The first time I came to New Mexico was in 2013, and I fell head over heels in love with it.
A year later, I moved here; it was the mountains, the blue skies, the endless trails for hiking and public lands for camping. I understand why it is the Land of Enchantment and we must protect it.
Public lands — spaces that protect the health of people, wildlife and the planet — are disappearing. Every year in the United States, we lose a million acres of nature to development.
With the existential threat of climate change and 1 million species at risk of extinction around the world, we need decisive action now. Thankfully, former N.M. Sen. Tom Udall and now-Secretary of the Interior Deb Haaland committed to leading the national effort to protect 30 percent of lands and waters by 2030, an effort known as 30×30.
We have a treasure here, and New Mexico has the opportunity to set an example for the rest of the country in championing this initiative.
The people of our state support this initiative.
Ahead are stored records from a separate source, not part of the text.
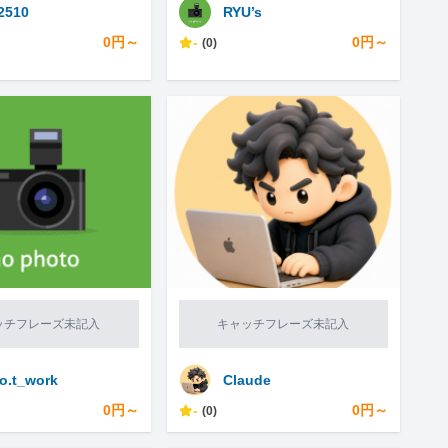
2510
RYU’s
0円～
-
0円～
(0)
ッチフレーズ未記入
キャッチフレーズ未記入
o.t_work
Claude
0円～
-
0円～
(0)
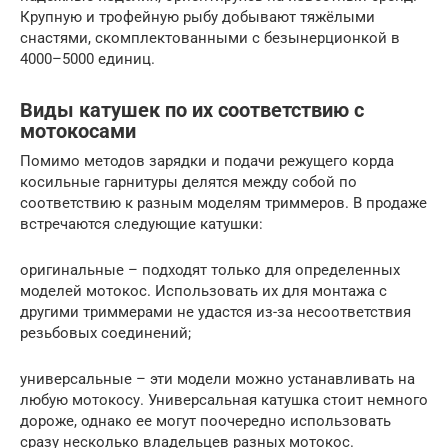
Крупную и трофейную рыбу добывают тяжёлыми
снастями, скомплектованными с безынерционкой в
4000–5000 единиц.
Виды катушек по их соответствию с
мотокосами
Помимо методов зарядки и подачи режущего корда
косильные гарнитуры делятся между собой по
соответствию к разным моделям триммеров. В продаже
встречаются следующие катушки:
оригинальные – подходят только для определенных
моделей мотокос. Использовать их для монтажа с
другими триммерами не удастся из-за несоответствия
резьбовых соединений;
универсальные – эти модели можно устанавливать на
любую мотокосу. Универсальная катушка стоит немного
дороже, однако ее могут поочередно использовать
сразу несколько владельцев разных мотокос.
A poll, the 2021 Conservation in the West, found that 77 percent of people in our state support 30×30.
There is so much we can do to protect our Land of Enchantment. Federal agencies, like the U.S. Fish & Wildlife Service and the Bureau of Land Management, and state agencies can start by identifying lands for wildlife management areas, state and local parks, and implement restoration programs to bring lands back to their natural, thriving state. Our delegation can continue to fight to permanently protect the Great Chaco landscape and surrounding communities.
The Biden administration can also make the current pause on new oil and gas drilling on public lands permanent.
All of these efforts will be key to delivering the 30×30 goal on state and national levels. This is our moment to develop the sustainable and just solutions necessary to stop climate change, slow the extinction and reverse damage to our public lands and waters.